Interstate Commerce Commission v. Oregon Pacific Industries, Inc.

Mr. Justice Powell,

concurring.

I am in agreement with the Court’s opinion that the Interstate Commerce Commission had the power under *192§ 1 (15) summarily to take the action which is the subject of this litigation. I believe, however, that in addition to reversing the judgment of the District Court, we should direct that the case be remanded for a prompt proceeding under § 1 (14) of the Act.

The Commission entered Service Order No. 1134 on May 8, 1973, without notice, hearing, or an opportunity by interested parties to submit evidence or grounds of objection. The Commission found, as it had to under §1 (15):

“[A]n emergency exists requiring immediate action to promote car service in the interest of the public and the commerce of the people. Accordingly, the Commission finds that notice and public procedure are impracticable and contrary to the public interest . . .

The Commission’s counsel stated at oral argument that while the car shortage problem has a long history, the present order was in response to a particularly sharp but temporary increase in the severity of the problem. Counsel acknowledged, however, that this temporary emergency has subsided and that the order has been maintained in effect largely because of this litigation.1

Summary action is justified by the need to prevent imminent and severe public harm, harm that could not be avoided were action delayed. In authorizing this type of action, Congress implicitly concluded that avoidance of the public harm justifies bypassing normal procedures. *193But the justification for summary action ends with the emergency that called it forth.

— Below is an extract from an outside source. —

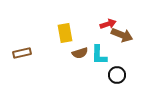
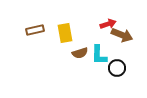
brown rectangle: moved 13 px right, 23 px up
black circle: moved 7 px up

No reason has been given us why the normal procedures with respect to “car service” rules under § 1 (14) should not now be followed.2 Although these do not require a full adversary hearing, due notice must be given all interested parties, with the opportunity to object, submit evidence, and file briefs in support of their position. United States v. Florida East Coast R. Co., 410 U. S. 224 (1973); United States v. Allegheny-Ludlum Steel Corp., 406 U. S. 742 (1972).

The Court’s reversal of the District Court’s decision, without more, will result in the vacating of its order of October 18, 1973, restraining enforcement of the Commission’s emergency order' of May 8, 1973. Absent the restraining order of the District Court, the emergency car service rules apparently will remain in effect. I think it unfortunate to leave the case in this posture. Accordingly, in addition to reversing the judgment of the District Court, I would direct that the case be remanded to the Commission with directions that it proceed promptly in accordance with the requirements of § 1 (14) to determine what changes, if any, are required in the car service rules.

Although originally drawn to expire July 31, 1973, the Commission later continued it in effect, while suspending its application, “until further order of the Commission.” 39 Fed. Reg. 13971. The order was vacated, however, by the District Court on October 18, 1973, some five and a half months after its promulgation. Presumably, our reversal of the District Court will allow the Commission, in its discretion, to lift the suspension of the order without any renewed finding of emergency.

The procedural safeguards afforded by § 1 (14), and which the Commission must follow absent an emergency, not only afford protection to the interests of private parties affected by agency action; they also insure that the agency has before it the information necessary to make a decision reasonably accommodating diverse and often competing public interests. Summary action may result in the imposition of hardships which, upon a more adequate consideration, will prove to have been unnecessary. See Freedman, Summary Action by Administrative Agencies, 40 U. Chi. L. Rev. 1, 27-30 (1972).